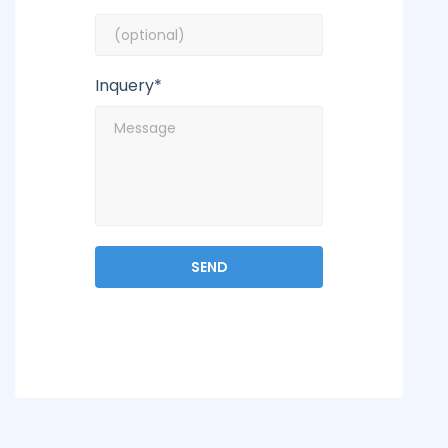
Inquery*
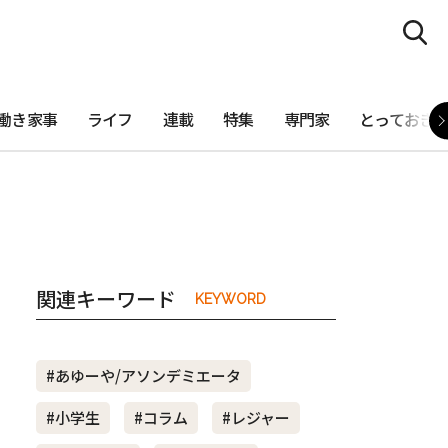
働き家事
ライフ
連載
特集
専門家
とっておき
関連キーワード
KEYWORD
#あゆーや/アソンデミエータ
#小学生
#コラム
#レジャー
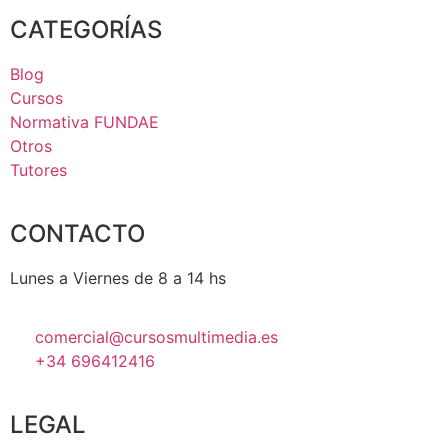
CATEGORÍAS
Blog
Cursos
Normativa FUNDAE
Otros
Tutores
CONTACTO
Lunes a Viernes de 8 a 14 hs
comercial@cursosmultimedia.es
+34 696412416
LEGAL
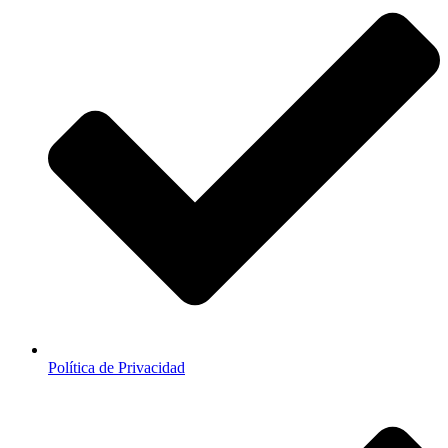
Política de Privacidad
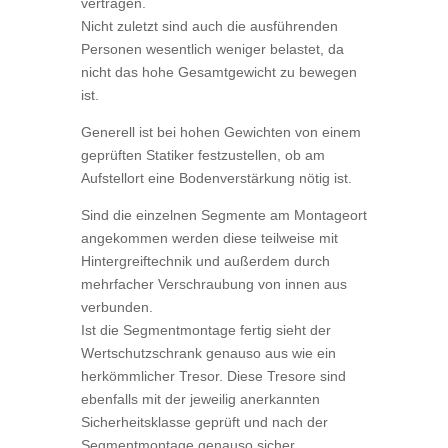
vertragen.
Nicht zuletzt sind auch die ausführenden
Personen wesentlich weniger belastet, da
nicht das hohe Gesamtgewicht zu bewegen
ist.
Generell ist bei hohen Gewichten von einem
geprüften Statiker festzustellen, ob am
Aufstellort eine Bodenverstärkung nötig ist.
Sind die einzelnen Segmente am Montageort
angekommen werden diese teilweise mit
Hintergreiftechnik und außerdem durch
mehrfacher Verschraubung von innen aus
verbunden.
Ist die Segmentmontage fertig sieht der
Wertschutzschrank genauso aus wie ein
herkömmlicher Tresor. Diese Tresore sind
ebenfalls mit der jeweilig anerkannten
Sicherheitsklasse geprüft und nach der
Segmentmontage genauso sicher.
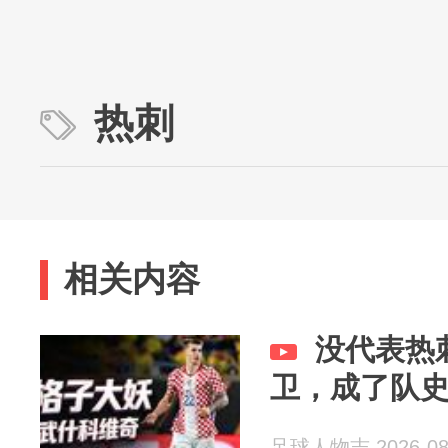
热刺
相关内容
没代表热
卫，成了队
足球人物志 2026-08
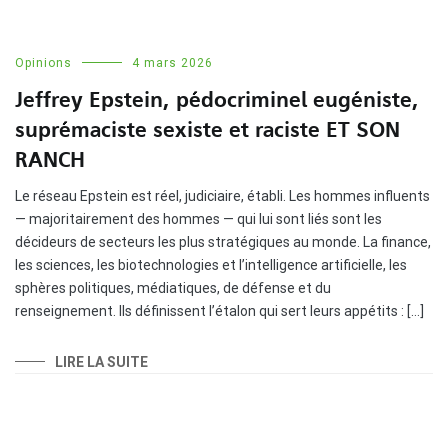
Opinions
4 mars 2026
Jeffrey Epstein, pédocriminel eugéniste,
suprémaciste sexiste et raciste ET SON
RANCH
Le réseau Epstein est réel, judiciaire, établi. Les hommes influents
— majoritairement des hommes — qui lui sont liés sont les
décideurs de secteurs les plus stratégiques au monde. La finance,
les sciences, les biotechnologies et l’intelligence artificielle, les
sphères politiques, médiatiques, de défense et du
renseignement. Ils définissent l’étalon qui sert leurs appétits : […]
LIRE LA SUITE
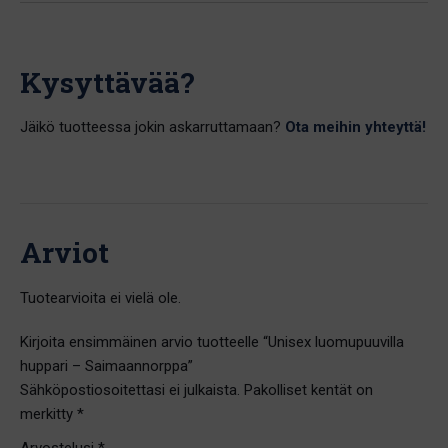
Kysyttävää?
Jäikö tuotteessa jokin askarruttamaan?
Ota meihin yhteyttä!
Arviot
Tuotearvioita ei vielä ole.
Kirjoita ensimmäinen arvio tuotteelle “Unisex luomupuuvilla
huppari – Saimaannorppa”
Sähköpostiosoitettasi ei julkaista.
Pakolliset kentät on
merkitty
*
Arvostelusi
*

....................

*ASSIGNMENT*
The reply should consist of one number: how many lines of the material contain the word "genauso".

*COMPLETED TASK*
2